C’est au Conseil constitutionnel, réputé proche du pouvoir et du président, que l’avenir politique de l’Algérie se jouera dans les prochains jours. En effet, l’organe devra se prononcer sur la mise en œuvre de l’article 102.

 

Report des élections et prolongement du 4ème mandat : la réaction algérienne

Manifestation étudiante en Algérie, le 12 mars 2019. Tous droits réservés.

Le 11 mars, l’agence de presse nationale algérienne APS a relayé le message à la nation du président Abdelaziz Bouteflika, 24 heures après son retour de Genève où il était hospitalisé. Dans ce message, il annonce le report sine die des élections présidentielles du 18 avril prochain et sa décision de ne pas briguer un 5ème mandat en raison de « son état de santé et son âge ».

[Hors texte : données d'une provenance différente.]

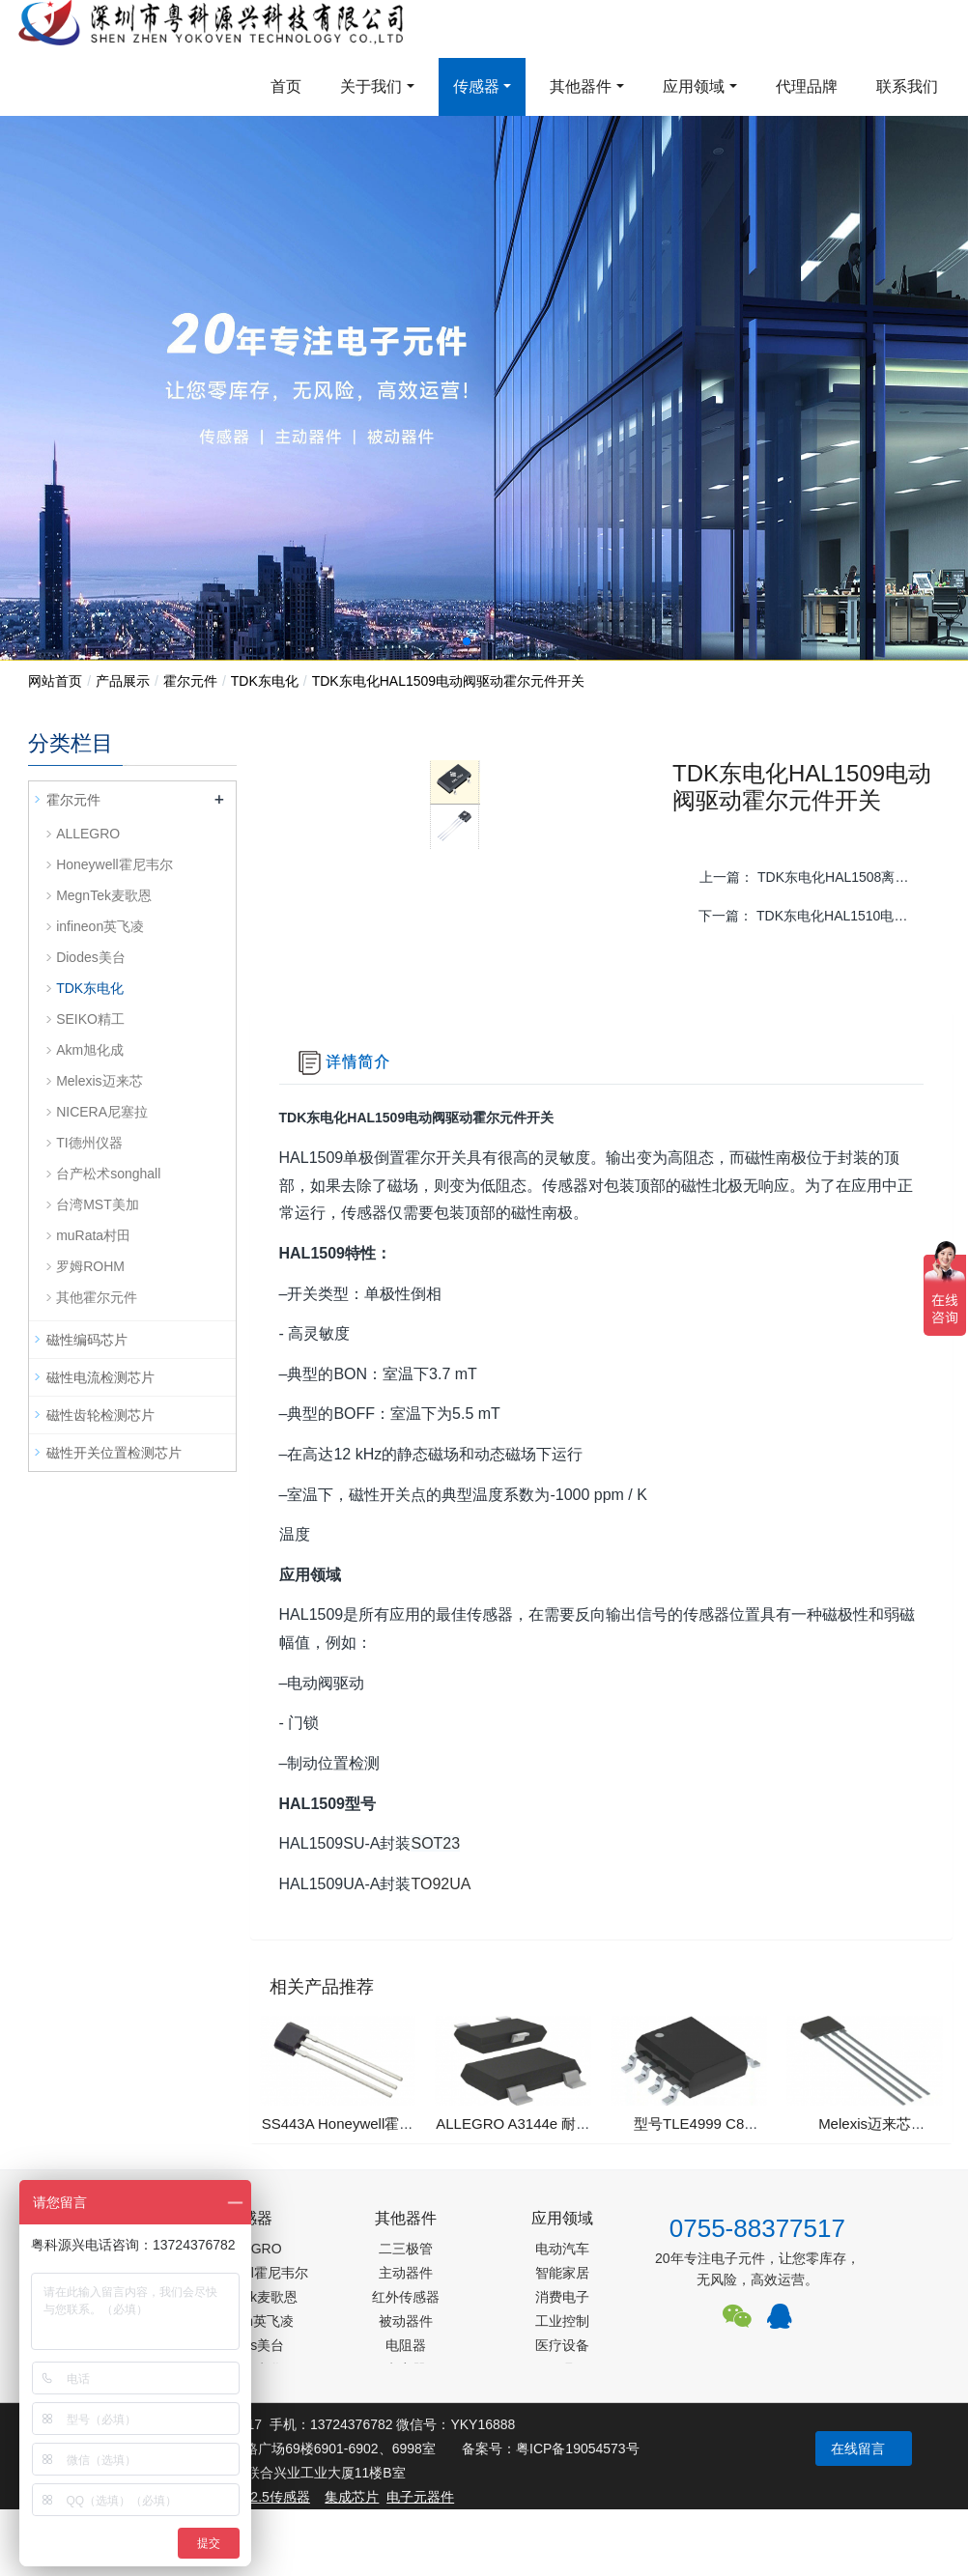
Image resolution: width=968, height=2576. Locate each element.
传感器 (476, 86)
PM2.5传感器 (269, 2497)
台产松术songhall (108, 1173)
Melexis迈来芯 (99, 1081)
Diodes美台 (91, 957)
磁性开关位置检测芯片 (114, 1452)
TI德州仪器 (89, 1142)
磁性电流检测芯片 (100, 1377)
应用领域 (694, 86)
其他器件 (581, 86)
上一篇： (813, 877)
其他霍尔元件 (96, 1297)
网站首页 (55, 681)
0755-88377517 (757, 2228)
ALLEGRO (88, 833)
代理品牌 (807, 86)
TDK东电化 (265, 681)
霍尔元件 (190, 681)
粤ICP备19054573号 (578, 2448)
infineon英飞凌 (100, 926)
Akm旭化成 (90, 1050)
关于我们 (371, 86)
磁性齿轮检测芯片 (100, 1415)
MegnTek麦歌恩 (104, 895)
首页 (285, 86)
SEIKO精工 (90, 1019)
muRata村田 (93, 1235)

Cette décision intervient alors que le pays connait depuis plusieurs semaines une vague historique de mobilisations pacifiques. Les Algériens manifestent contre un cinquième mandat du président Abdelaziz Bouteflika, affaibli par un AVC survenu en 2013 et dont les apparitions se font rares.

Le chef de l’Etat affirme « comprendre » les revendications du peuple et notamment de la jeunesse et promet une transition, notamment au travers d’un remaniement général du gouvernement. Dans la foulée, le Premier ministre Ahmed Ouyahia, impopulaire en Algérie, a été limogé et remplacé par Noureddine Bedoui, ministre de l’Intérieur et ami du frère du président, Nacer.

Le message présidentiel, s’il a donné lieu à des manifestations de joie, s’est finalement traduit par un doute. Les Algériens se questionnent quant à ce maintien à durée indéterminée du président sortant – Abdelaziz Bouteflika n’ayant pas donné la date des prochaines élections. De plus, le nouveau gouvernement ne satisfait pas les manifestants qui n’y voient que la continuité du régime. Ainsi, mardi 12 mars, une nouvelle vague de manifestation a débuté. Le doute plane quant au futur politique du pays. Les slogans « contre le cinquième mandat » ont laissé place à des protestations « contre le prolongement du 4ème ». Le peuple, porté par la jeunesse étudiante, réclame ainsi le retrait de la magistrature suprême du président actuel et un changement de système.

Juridiquement, la question du report de l’élection pose également problème. Walid Laggoune, professeur de droit constitutionnel à l’Université d’Alger a déclaré à la radio publique algérienne : « La constitution ne prévoit aucune disposition relative au report des élections ».

La nouvelle a de fait suscité de vives réactions en Algérie. Alors que les journaux pro-régime à l’instar d’El Moudjahid ou l’Expression saluent la décision du chef de l’Etat et énumèrent ses « engagements », d’autres médias se montrent plus méfiants. El Watan titre ainsi le mardi 12 mars « Il annule la présidentielle mais reste au pouvoir. La dernière ruse de Bouteflika ». Pour le site TSA – Tout sur l’Algérie, qui a relayé en temps direct les manifestants à travers le pays, le système instauré par le président Bouteflika ne permettra pas la transition promise. Enfin, pour Liberté Algérie, « la rue dit non à Bouteflika ».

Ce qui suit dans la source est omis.